Qui dit très convenu, dit très prévisible. En même temps, ce n’est pas le but d’un film comme On ment toujours à ceux qu’on aime. Ça se veut léger et sans prise de tête. Il y a des passages qui font sourire, grâce à une réplique ou à une idée de mise en scène. On sent également une véritable complicité entre les quatre personnages, comme entre les différents duos qui se forment (la mère et le fils, par exemple). Même si leur psychologie manque de profondeur, je me suis attaché à eux. Mais ça s’arrête et c’est bien dommage.
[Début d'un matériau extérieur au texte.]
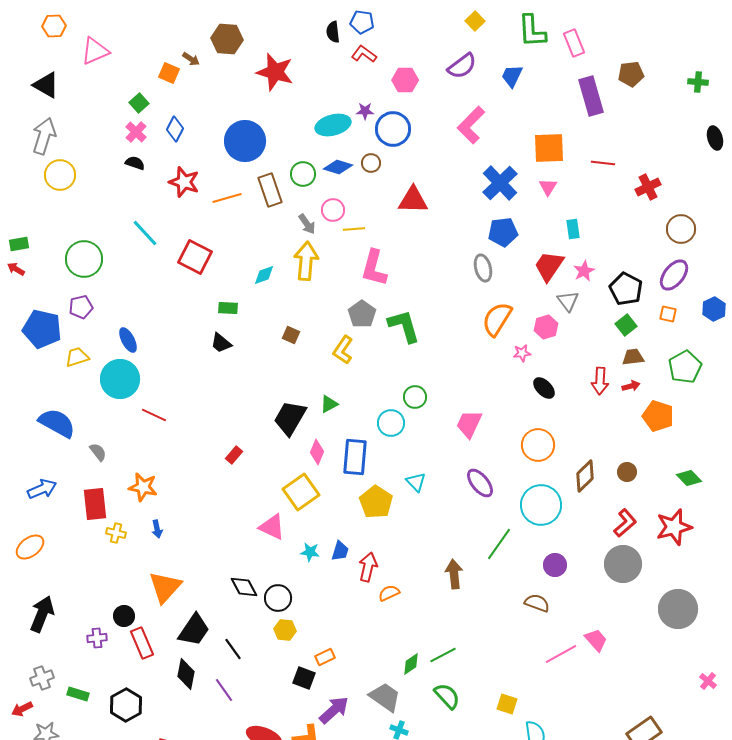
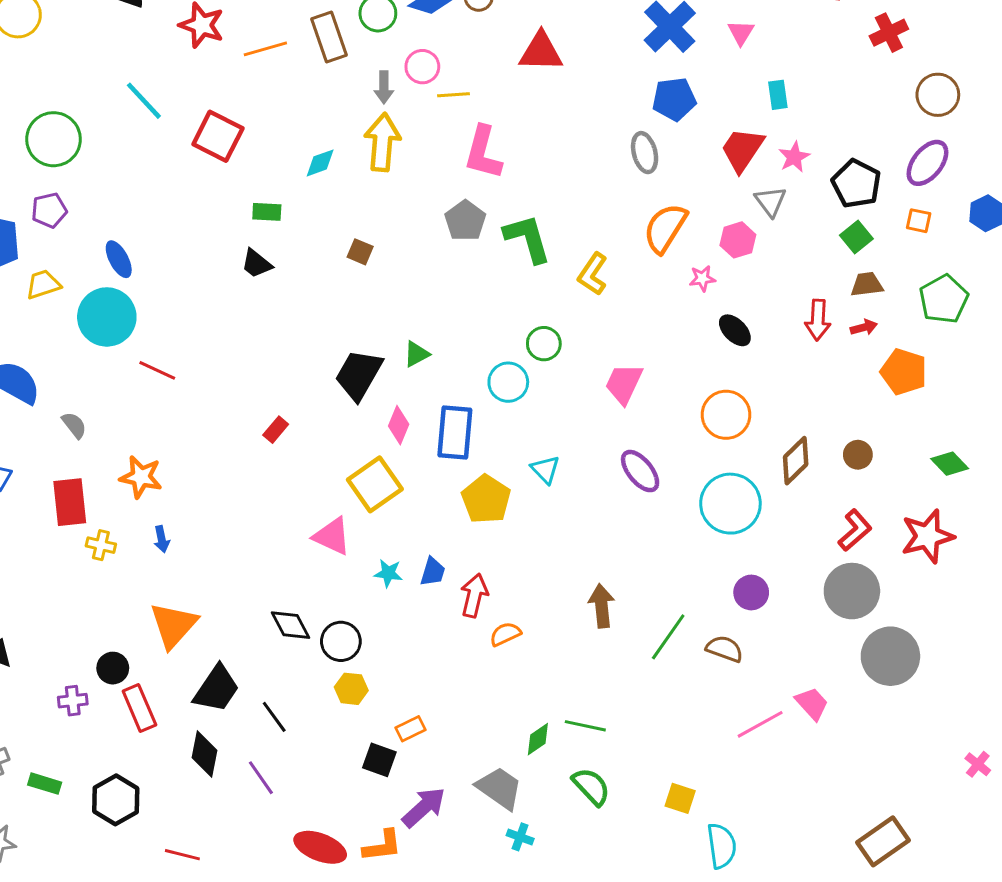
gray arrow: (307, 224) -> (384, 87), turned 35
yellow L-shape: (343, 350) -> (593, 274), moved
green line: (499, 544) -> (668, 637), moved
gray circle: (678, 609) -> (890, 656), moved
green line: (443, 655) -> (585, 726), turned 40

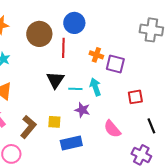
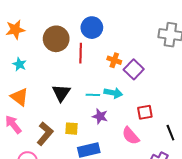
purple square: (115, 64) -> (134, 69), turned 30
black triangle: (55, 80) -> (61, 93), moved
cyan arrow: (95, 87) -> (113, 93), turned 120
red square: (135, 97) -> (145, 112), moved

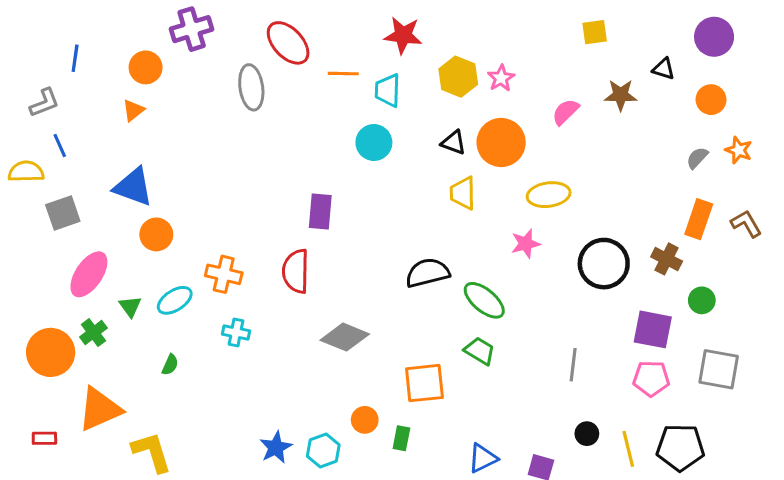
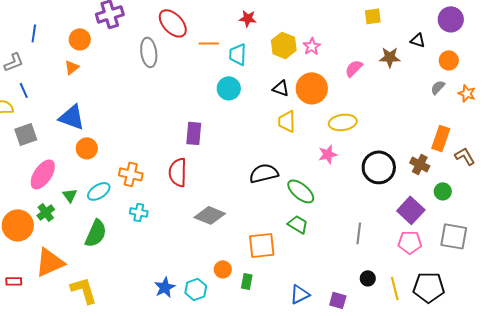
red star: (403, 35) -> (248, 18), size x0.7
gray semicircle: (697, 158) -> (438, 87), moved
brown L-shape: (746, 224) -> (465, 156), moved
purple square: (653, 329) -> (411, 210), turned 32
green semicircle: (170, 365) -> (96, 233), size x2.0

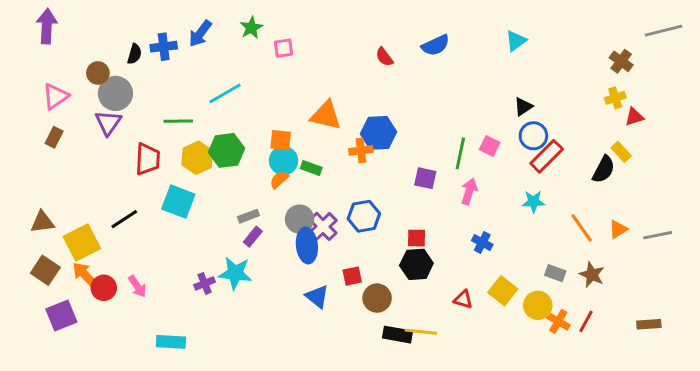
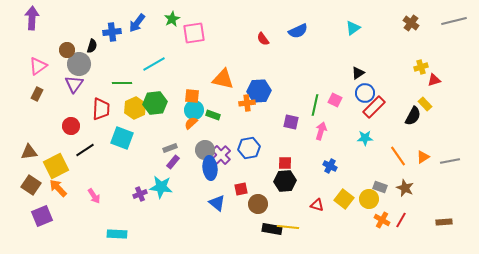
pink square: (284, 48) -> (194, 33), size x1.6
black semicircle: (134, 54) -> (92, 46), moved
brown cross: (621, 61) -> (411, 23), moved
red circle: (104, 288) -> (71, 126), moved
yellow circle: (538, 305) -> (369, 199), moved

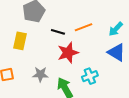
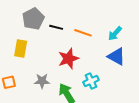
orange line: (83, 27) -> (83, 33), turned 42
black line: (58, 32) -> (56, 27), moved

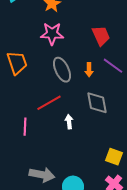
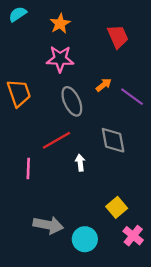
red trapezoid: (101, 36) -> (118, 37), moved
orange arrow: (89, 70) -> (104, 85), moved, turned -128
yellow square: (114, 157) -> (117, 207), moved, turned 30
Les acteurs jouent bien pour la plupart. Mona Chokri n’est pas le genre de comédienne qu’on voit souvent sur grand écran : son manque de glamour fait justement son charme et sa singularité. Or, elle est souvent en roue libre et ça m’a dérangé durant mon visionnage. Jérémie Elkaïm l’est aussi, mais moins qu’elle. Son naturel et son charme viennent d’ailleurs contrebalancer l’écriture maladroite de son personnage. Quant à Marthe Keller et Fionnula Flanagan, elles sont plus en retenue.
Sandrine Dumas nous offre donc là une comédie française qui est loin de ses grossières comparses, mais ne vaut pas mieux que ces dernières pour autant.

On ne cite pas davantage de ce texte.